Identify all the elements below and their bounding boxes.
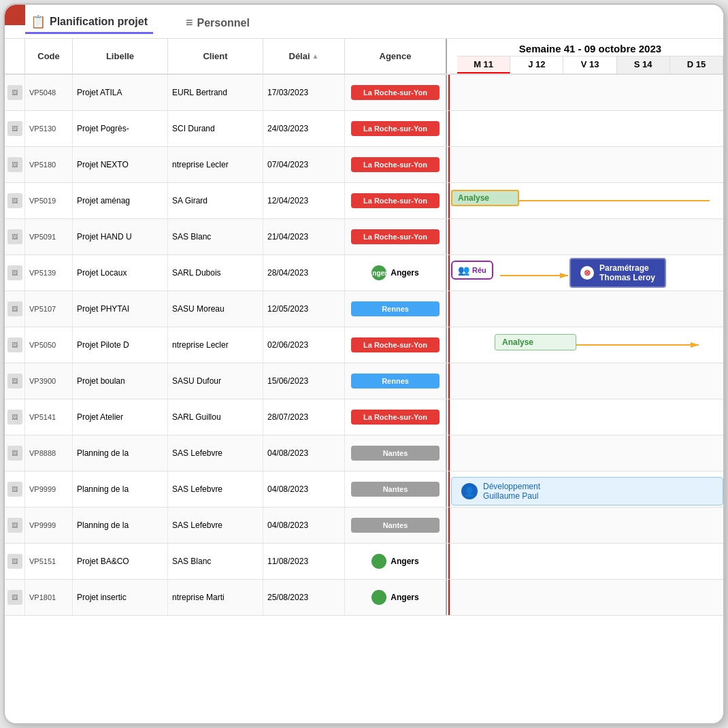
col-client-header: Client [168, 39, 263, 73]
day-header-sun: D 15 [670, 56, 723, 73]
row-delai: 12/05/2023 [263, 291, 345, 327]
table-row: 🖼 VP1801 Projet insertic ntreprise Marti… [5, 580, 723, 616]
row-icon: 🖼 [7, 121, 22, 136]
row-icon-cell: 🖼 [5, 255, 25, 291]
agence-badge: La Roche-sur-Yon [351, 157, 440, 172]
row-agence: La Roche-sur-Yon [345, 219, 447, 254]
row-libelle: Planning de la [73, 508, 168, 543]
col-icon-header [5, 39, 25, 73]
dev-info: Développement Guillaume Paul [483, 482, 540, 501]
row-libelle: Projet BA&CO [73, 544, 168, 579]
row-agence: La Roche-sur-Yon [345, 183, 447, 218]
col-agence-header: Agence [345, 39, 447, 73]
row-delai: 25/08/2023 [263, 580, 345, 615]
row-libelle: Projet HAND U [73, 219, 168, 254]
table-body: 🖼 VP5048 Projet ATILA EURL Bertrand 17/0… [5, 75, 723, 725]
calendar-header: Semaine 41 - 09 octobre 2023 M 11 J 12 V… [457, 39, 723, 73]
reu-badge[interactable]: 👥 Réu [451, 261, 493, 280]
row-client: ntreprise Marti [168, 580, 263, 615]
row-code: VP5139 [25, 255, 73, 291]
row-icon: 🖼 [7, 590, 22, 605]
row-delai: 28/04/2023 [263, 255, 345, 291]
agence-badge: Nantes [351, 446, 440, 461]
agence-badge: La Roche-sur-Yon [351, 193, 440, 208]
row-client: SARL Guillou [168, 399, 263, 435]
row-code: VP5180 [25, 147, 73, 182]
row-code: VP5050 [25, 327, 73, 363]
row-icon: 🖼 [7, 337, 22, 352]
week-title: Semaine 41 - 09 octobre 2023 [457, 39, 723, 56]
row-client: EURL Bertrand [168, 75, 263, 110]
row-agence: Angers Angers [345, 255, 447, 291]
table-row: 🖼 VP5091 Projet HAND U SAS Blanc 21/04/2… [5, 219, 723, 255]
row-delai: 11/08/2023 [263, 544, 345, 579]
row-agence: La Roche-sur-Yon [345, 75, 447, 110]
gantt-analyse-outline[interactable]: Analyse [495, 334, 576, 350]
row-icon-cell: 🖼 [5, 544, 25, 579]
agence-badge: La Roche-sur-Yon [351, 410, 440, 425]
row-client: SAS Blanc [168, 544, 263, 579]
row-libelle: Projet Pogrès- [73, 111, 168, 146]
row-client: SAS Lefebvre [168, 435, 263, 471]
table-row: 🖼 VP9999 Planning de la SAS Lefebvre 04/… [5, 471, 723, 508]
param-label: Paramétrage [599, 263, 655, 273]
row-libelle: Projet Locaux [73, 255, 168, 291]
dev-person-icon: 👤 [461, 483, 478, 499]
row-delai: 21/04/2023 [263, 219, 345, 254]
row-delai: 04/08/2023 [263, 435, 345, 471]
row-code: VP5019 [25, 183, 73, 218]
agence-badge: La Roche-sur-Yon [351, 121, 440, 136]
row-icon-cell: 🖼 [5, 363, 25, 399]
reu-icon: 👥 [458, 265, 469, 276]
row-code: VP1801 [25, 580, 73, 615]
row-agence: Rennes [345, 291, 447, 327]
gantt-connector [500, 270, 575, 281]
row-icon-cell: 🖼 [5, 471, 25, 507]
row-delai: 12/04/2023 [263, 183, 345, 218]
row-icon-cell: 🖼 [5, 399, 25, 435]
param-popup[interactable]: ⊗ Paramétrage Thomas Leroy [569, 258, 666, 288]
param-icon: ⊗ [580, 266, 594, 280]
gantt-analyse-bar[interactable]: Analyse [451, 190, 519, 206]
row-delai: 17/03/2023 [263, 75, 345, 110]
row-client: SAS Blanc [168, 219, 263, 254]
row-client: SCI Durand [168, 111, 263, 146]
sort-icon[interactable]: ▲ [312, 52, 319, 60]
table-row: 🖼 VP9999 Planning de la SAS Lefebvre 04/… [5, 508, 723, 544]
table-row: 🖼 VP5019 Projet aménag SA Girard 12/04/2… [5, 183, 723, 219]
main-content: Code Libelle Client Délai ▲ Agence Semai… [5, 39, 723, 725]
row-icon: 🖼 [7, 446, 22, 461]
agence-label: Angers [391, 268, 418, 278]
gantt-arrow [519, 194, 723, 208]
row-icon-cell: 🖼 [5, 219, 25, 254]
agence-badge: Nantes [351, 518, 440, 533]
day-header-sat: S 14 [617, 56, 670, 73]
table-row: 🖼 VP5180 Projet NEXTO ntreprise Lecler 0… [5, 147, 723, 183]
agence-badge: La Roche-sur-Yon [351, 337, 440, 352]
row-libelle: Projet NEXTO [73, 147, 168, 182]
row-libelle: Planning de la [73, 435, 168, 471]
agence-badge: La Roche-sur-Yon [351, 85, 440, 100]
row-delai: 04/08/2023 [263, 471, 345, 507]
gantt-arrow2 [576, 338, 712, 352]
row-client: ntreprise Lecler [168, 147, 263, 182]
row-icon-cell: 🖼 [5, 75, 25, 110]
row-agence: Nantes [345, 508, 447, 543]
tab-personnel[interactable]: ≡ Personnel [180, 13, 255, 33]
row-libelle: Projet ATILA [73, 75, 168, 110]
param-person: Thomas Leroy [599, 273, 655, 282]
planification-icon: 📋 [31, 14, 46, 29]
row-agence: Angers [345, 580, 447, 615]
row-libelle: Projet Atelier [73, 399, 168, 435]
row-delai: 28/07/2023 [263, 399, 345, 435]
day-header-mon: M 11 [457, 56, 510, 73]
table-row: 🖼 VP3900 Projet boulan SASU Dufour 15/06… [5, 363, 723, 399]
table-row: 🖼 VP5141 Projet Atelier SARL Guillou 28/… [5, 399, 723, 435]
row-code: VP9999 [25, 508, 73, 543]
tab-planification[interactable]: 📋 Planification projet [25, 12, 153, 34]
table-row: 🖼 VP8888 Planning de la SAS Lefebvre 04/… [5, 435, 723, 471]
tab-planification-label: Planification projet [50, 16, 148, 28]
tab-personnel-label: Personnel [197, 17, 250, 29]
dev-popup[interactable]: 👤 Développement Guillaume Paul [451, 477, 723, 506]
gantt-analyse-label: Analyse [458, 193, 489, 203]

- Assignment -
Could you repeat the listing above exactly, omitting its pictures?

- Exercise response -
Identify all the elements below and their bounding boxes.
col-client-header: Client [168, 39, 263, 73]
day-header-sun: D 15 [670, 56, 723, 73]
row-delai: 12/05/2023 [263, 291, 345, 327]
table-row: 🖼 VP1801 Projet insertic ntreprise Marti… [5, 580, 723, 616]
row-icon: 🖼 [7, 121, 22, 136]
row-icon-cell: 🖼 [5, 255, 25, 291]
agence-badge: La Roche-sur-Yon [351, 157, 440, 172]
row-agence: La Roche-sur-Yon [345, 219, 447, 254]
row-libelle: Planning de la [73, 508, 168, 543]
col-icon-header [5, 39, 25, 73]
dev-info: Développement Guillaume Paul [483, 482, 540, 501]
row-libelle: Projet BA&CO [73, 544, 168, 579]
row-agence: La Roche-sur-Yon [345, 183, 447, 218]
col-agence-header: Agence [345, 39, 447, 73]
row-delai: 25/08/2023 [263, 580, 345, 615]
row-libelle: Projet HAND U [73, 219, 168, 254]
table-body: 🖼 VP5048 Projet ATILA EURL Bertrand 17/0… [5, 75, 723, 725]
calendar-header: Semaine 41 - 09 octobre 2023 M 11 J 12 V… [457, 39, 723, 73]
reu-badge[interactable]: 👥 Réu [451, 261, 493, 280]
row-client: ntreprise Marti [168, 580, 263, 615]
row-code: VP5139 [25, 255, 73, 291]
row-icon: 🖼 [7, 590, 22, 605]
row-delai: 28/04/2023 [263, 255, 345, 291]
agence-badge: Nantes [351, 446, 440, 461]
agence-badge: La Roche-sur-Yon [351, 193, 440, 208]
row-client: SARL Guillou [168, 399, 263, 435]
row-code: VP5180 [25, 147, 73, 182]
row-code: VP5050 [25, 327, 73, 363]
row-icon: 🖼 [7, 337, 22, 352]
week-title: Semaine 41 - 09 octobre 2023 [457, 39, 723, 56]
row-client: EURL Bertrand [168, 75, 263, 110]
row-agence: Angers Angers [345, 255, 447, 291]
table-row: 🖼 VP5091 Projet HAND U SAS Blanc 21/04/2… [5, 219, 723, 255]
row-delai: 11/08/2023 [263, 544, 345, 579]
row-agence: La Roche-sur-Yon [345, 75, 447, 110]
gantt-analyse-outline[interactable]: Analyse [495, 334, 576, 350]
row-icon-cell: 🖼 [5, 544, 25, 579]
agence-badge: La Roche-sur-Yon [351, 410, 440, 425]
row-client: SAS Blanc [168, 544, 263, 579]
row-libelle: Projet Pogrès- [73, 111, 168, 146]
row-client: SAS Lefebvre [168, 435, 263, 471]
table-row: 🖼 VP9999 Planning de la SAS Lefebvre 04/… [5, 471, 723, 508]
param-label: Paramétrage [599, 263, 655, 273]
row-libelle: Projet Locaux [73, 255, 168, 291]
dev-person-icon: 👤 [461, 483, 478, 499]
row-delai: 21/04/2023 [263, 219, 345, 254]
row-delai: 04/08/2023 [263, 435, 345, 471]
row-code: VP5019 [25, 183, 73, 218]
agence-badge: La Roche-sur-Yon [351, 121, 440, 136]
row-icon-cell: 🖼 [5, 363, 25, 399]
reu-icon: 👥 [458, 265, 469, 276]
row-code: VP1801 [25, 580, 73, 615]
row-agence: Rennes [345, 291, 447, 327]
gantt-connector [500, 270, 575, 281]
row-icon-cell: 🖼 [5, 471, 25, 507]
row-delai: 12/04/2023 [263, 183, 345, 218]
row-icon-cell: 🖼 [5, 399, 25, 435]
param-popup[interactable]: ⊗ Paramétrage Thomas Leroy [569, 258, 666, 288]
param-icon: ⊗ [580, 266, 594, 280]
gantt-analyse-bar[interactable]: Analyse [451, 190, 519, 206]
row-delai: 17/03/2023 [263, 75, 345, 110]
row-client: SAS Blanc [168, 219, 263, 254]
row-client: SCI Durand [168, 111, 263, 146]
sort-icon[interactable]: ▲ [312, 52, 319, 60]
table-row: 🖼 VP9999 Planning de la SAS Lefebvre 04/… [5, 508, 723, 544]
table-row: 🖼 VP5019 Projet aménag SA Girard 12/04/2… [5, 183, 723, 219]
main-content: Code Libelle Client Délai ▲ Agence Semai… [5, 39, 723, 725]
row-icon: 🖼 [7, 446, 22, 461]
agence-label: Angers [391, 268, 418, 278]
gantt-arrow [519, 194, 723, 208]
row-icon-cell: 🖼 [5, 219, 25, 254]
agence-badge: Nantes [351, 518, 440, 533]
day-header-sat: S 14 [617, 56, 670, 73]
table-row: 🖼 VP5180 Projet NEXTO ntreprise Lecler 0… [5, 147, 723, 183]
agence-badge: La Roche-sur-Yon [351, 337, 440, 352]
row-libelle: Projet NEXTO [73, 147, 168, 182]
row-libelle: Planning de la [73, 435, 168, 471]
agence-badge: La Roche-sur-Yon [351, 85, 440, 100]
row-delai: 04/08/2023 [263, 471, 345, 507]
gantt-arrow2 [576, 338, 712, 352]
row-client: ntreprise Lecler [168, 147, 263, 182]
row-icon-cell: 🖼 [5, 75, 25, 110]
row-agence: Nantes [345, 508, 447, 543]
tab-personnel[interactable]: ≡ Personnel [180, 13, 255, 33]
row-libelle: Projet ATILA [73, 75, 168, 110]
param-person: Thomas Leroy [599, 273, 655, 282]
planification-icon: 📋 [31, 14, 46, 29]
row-agence: Angers [345, 580, 447, 615]
row-libelle: Projet Atelier [73, 399, 168, 435]
row-delai: 28/07/2023 [263, 399, 345, 435]
day-header-mon: M 11 [457, 56, 510, 73]
table-row: 🖼 VP3900 Projet boulan SASU Dufour 15/06… [5, 363, 723, 399]
table-row: 🖼 VP5141 Projet Atelier SARL Guillou 28/… [5, 399, 723, 435]
row-code: VP9999 [25, 508, 73, 543]
tab-planification[interactable]: 📋 Planification projet [25, 12, 153, 34]
table-row: 🖼 VP8888 Planning de la SAS Lefebvre 04/… [5, 435, 723, 471]
tab-planification-label: Planification projet [50, 16, 148, 28]
tab-personnel-label: Personnel [197, 17, 250, 29]
dev-popup[interactable]: 👤 Développement Guillaume Paul [451, 477, 723, 506]
gantt-analyse-label: Analyse [458, 193, 489, 203]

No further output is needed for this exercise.